====== Dataset excerpts

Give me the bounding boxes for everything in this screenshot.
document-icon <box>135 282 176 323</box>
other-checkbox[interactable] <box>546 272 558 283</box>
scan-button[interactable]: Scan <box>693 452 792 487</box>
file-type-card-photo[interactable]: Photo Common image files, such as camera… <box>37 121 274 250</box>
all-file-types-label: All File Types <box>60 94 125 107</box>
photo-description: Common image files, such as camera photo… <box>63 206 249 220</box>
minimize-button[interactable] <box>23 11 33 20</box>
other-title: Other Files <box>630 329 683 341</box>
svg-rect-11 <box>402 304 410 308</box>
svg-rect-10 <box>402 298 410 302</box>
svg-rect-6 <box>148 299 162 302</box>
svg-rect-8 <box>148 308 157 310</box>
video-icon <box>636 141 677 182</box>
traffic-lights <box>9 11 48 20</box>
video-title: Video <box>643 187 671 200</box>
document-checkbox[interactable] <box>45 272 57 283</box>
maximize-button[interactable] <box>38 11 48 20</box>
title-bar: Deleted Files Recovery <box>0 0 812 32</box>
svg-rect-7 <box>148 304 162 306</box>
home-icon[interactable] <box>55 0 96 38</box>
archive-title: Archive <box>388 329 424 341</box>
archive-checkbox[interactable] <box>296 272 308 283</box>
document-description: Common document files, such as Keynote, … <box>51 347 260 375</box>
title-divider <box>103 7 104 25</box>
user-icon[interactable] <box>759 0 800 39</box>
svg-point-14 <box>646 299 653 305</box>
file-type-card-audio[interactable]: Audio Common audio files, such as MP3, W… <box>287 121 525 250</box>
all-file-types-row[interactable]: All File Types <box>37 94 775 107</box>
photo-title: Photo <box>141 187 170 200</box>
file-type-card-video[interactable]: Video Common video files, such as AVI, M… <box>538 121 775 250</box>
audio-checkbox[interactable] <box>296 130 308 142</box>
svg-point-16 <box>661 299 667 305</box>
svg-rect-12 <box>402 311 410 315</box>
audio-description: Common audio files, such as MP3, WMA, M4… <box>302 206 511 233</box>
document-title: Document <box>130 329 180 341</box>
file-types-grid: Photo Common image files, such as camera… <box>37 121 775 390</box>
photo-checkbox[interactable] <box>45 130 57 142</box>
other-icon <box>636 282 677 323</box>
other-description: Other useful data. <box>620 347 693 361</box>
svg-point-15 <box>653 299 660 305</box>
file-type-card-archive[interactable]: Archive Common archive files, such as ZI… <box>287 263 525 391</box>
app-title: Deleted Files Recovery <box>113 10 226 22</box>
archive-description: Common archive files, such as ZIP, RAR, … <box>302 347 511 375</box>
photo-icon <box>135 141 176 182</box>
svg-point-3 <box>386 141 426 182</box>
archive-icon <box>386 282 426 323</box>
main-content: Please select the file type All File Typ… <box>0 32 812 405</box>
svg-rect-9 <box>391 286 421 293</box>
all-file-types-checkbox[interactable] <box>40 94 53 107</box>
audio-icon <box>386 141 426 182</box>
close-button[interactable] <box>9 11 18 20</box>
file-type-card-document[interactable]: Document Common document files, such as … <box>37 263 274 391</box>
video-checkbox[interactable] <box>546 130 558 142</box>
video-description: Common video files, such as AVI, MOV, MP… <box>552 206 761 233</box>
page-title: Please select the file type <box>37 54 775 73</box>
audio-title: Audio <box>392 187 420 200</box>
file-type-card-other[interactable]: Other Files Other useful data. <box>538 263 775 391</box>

============
====== Dataset excerpts

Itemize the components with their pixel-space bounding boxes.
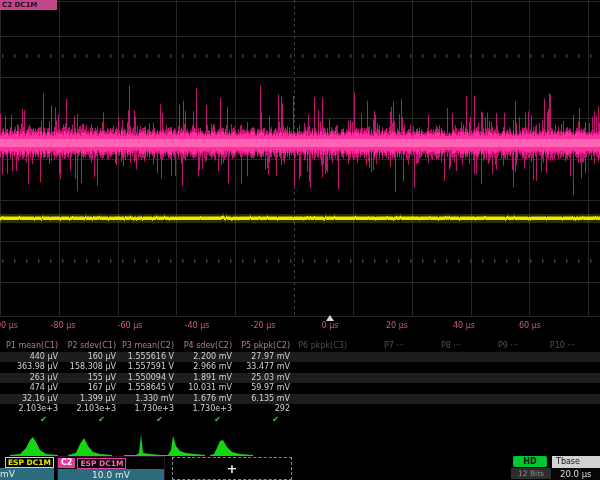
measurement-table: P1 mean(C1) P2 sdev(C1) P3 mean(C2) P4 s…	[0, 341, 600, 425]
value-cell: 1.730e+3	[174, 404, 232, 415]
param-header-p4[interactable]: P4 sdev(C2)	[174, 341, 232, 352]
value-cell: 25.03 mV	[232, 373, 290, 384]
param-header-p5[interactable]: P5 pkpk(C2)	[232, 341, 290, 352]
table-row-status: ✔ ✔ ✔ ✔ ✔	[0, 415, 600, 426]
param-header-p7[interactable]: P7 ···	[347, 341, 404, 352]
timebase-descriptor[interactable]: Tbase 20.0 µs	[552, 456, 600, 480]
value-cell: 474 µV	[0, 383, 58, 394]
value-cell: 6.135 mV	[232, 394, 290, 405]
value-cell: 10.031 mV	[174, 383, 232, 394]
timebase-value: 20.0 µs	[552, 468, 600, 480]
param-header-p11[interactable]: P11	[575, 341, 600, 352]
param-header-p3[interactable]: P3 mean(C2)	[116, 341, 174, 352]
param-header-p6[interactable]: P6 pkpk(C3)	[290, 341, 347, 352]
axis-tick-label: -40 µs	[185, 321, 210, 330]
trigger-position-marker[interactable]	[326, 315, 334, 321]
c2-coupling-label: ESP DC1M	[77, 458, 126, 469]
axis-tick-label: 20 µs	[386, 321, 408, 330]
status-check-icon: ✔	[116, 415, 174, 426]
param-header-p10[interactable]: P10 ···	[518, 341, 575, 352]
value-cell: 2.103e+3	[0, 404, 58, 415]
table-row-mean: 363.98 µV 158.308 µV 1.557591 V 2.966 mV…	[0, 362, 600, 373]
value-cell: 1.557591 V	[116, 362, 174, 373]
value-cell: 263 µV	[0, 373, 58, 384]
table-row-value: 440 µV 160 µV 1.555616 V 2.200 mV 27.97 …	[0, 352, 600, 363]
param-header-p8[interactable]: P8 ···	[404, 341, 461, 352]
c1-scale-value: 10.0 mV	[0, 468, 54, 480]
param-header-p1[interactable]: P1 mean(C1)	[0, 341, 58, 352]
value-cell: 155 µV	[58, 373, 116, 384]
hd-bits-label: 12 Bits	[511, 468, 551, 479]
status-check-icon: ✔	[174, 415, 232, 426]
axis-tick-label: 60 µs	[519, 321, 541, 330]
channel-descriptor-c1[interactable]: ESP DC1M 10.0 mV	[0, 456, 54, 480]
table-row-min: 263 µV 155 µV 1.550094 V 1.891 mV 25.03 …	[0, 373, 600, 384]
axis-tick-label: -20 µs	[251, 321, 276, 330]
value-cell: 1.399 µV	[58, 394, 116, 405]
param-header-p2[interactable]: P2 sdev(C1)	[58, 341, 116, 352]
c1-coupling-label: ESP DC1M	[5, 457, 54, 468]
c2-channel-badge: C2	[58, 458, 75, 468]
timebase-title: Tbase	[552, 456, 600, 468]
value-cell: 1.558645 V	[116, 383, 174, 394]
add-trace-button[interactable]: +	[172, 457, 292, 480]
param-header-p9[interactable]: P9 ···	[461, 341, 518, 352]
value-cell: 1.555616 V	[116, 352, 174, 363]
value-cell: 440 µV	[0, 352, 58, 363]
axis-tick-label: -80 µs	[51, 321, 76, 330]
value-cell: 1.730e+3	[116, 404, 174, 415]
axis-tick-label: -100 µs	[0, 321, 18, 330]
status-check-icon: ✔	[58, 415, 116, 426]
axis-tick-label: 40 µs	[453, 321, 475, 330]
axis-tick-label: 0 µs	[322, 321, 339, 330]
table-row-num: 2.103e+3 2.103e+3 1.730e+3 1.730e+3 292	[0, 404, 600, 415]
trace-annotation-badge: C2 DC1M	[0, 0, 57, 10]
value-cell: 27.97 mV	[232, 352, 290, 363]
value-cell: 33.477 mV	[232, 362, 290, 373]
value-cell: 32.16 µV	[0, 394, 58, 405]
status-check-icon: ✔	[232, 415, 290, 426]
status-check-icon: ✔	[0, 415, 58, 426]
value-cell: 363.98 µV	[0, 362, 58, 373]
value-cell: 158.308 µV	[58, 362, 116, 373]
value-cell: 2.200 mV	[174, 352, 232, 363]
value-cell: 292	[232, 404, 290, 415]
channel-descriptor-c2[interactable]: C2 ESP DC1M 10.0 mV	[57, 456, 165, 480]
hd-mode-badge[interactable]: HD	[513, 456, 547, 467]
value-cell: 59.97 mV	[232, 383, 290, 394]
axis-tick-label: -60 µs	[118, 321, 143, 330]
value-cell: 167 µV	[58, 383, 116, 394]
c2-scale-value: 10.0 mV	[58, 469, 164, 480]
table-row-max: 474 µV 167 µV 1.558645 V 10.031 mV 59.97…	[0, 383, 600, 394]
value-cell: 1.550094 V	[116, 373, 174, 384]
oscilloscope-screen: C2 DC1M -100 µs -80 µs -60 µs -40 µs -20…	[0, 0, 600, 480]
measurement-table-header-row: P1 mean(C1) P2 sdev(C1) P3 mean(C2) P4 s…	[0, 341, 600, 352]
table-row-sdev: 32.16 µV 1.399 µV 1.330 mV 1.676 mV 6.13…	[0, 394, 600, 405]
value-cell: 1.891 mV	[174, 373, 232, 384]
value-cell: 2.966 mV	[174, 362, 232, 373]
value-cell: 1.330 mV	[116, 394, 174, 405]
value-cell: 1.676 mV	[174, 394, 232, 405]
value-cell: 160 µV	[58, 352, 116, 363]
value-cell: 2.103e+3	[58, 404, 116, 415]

============

### Aim of the task
Across the data, pull every line containing the string "scale".

### Answer for this exercise
c1-scale-value: 10.0 mV	[0, 468, 54, 480]
c2-scale-value: 10.0 mV	[58, 469, 164, 480]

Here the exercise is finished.